■ Task: Which lines of the entries below contain the string "salariés"? Copy each one.

───── Records for this exercise

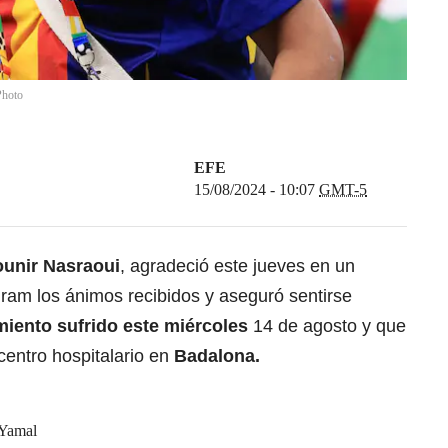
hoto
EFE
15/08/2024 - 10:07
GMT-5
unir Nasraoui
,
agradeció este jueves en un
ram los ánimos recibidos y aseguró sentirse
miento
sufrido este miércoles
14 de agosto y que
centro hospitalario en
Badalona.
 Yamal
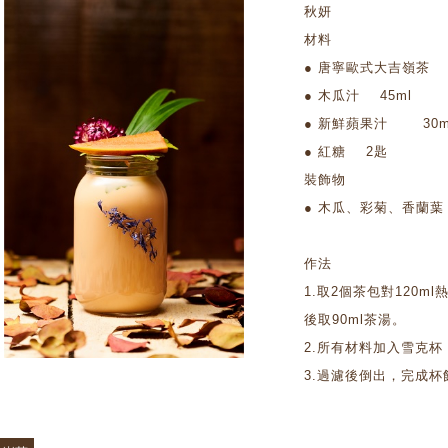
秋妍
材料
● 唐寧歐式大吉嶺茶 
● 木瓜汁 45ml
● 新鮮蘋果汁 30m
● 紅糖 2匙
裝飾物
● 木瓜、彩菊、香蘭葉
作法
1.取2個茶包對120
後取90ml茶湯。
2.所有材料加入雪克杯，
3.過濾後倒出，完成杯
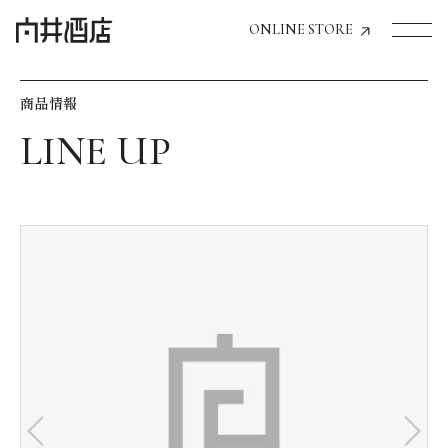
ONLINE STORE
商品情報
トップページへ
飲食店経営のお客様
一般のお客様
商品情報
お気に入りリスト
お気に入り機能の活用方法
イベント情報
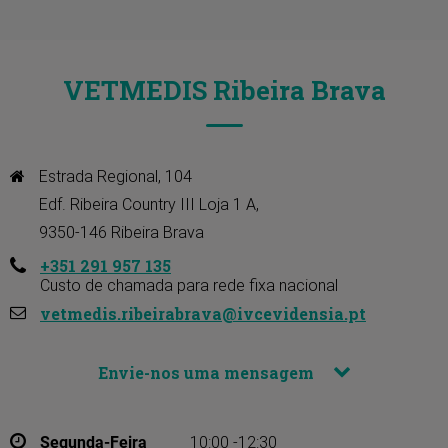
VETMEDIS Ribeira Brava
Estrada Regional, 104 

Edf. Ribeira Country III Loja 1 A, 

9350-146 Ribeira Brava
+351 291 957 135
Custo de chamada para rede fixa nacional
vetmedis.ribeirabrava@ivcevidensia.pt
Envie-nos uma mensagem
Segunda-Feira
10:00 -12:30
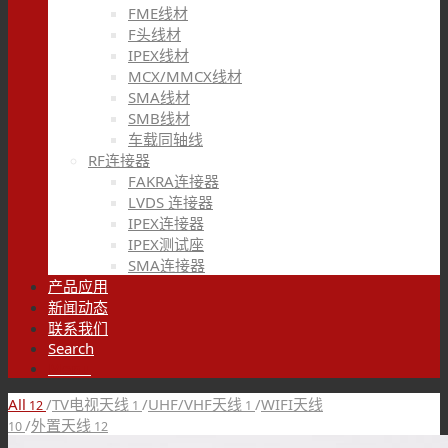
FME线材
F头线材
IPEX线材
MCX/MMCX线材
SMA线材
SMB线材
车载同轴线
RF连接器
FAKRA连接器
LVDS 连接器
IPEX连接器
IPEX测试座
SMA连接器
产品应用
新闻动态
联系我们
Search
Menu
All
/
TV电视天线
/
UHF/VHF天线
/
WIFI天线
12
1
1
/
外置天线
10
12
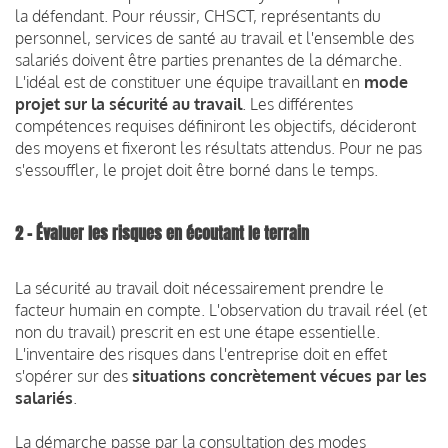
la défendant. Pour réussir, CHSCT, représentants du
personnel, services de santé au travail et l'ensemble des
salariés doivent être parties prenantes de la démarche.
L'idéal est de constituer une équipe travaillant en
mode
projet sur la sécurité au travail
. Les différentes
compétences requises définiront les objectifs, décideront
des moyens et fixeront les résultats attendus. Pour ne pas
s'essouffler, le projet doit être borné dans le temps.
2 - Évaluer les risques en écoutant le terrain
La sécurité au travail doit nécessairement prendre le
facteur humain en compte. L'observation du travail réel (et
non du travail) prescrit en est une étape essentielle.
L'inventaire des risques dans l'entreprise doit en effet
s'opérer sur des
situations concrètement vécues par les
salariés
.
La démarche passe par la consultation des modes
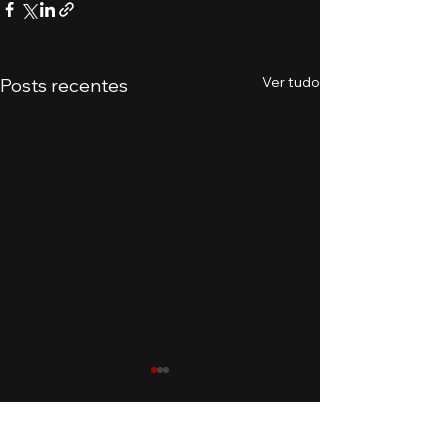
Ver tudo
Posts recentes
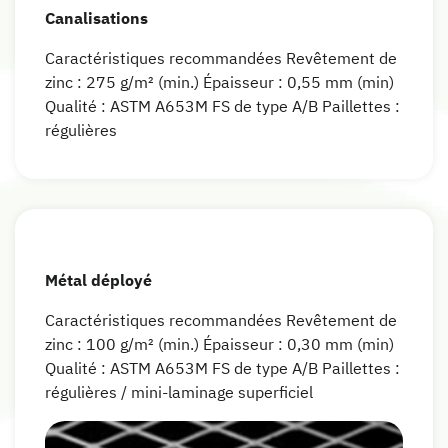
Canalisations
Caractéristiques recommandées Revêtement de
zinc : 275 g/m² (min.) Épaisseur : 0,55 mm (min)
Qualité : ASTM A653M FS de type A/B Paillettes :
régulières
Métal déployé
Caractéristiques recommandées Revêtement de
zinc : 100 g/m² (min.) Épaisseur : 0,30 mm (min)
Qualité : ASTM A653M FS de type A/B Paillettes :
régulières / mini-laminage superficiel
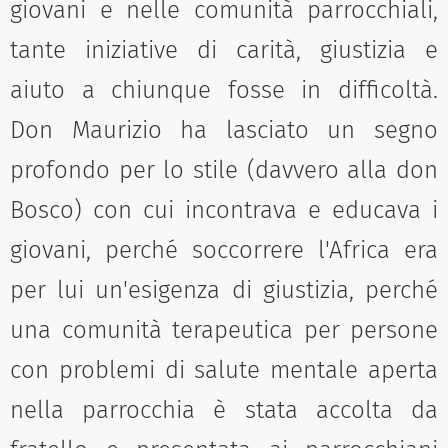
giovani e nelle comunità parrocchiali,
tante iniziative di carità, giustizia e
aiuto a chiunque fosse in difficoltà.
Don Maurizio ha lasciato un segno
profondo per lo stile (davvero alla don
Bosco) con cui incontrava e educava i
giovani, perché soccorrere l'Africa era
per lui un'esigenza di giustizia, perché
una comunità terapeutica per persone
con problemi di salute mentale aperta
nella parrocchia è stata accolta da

──────────

■ Exercise solution:
salariés doivent être parties prenantes de la démarche.
salariés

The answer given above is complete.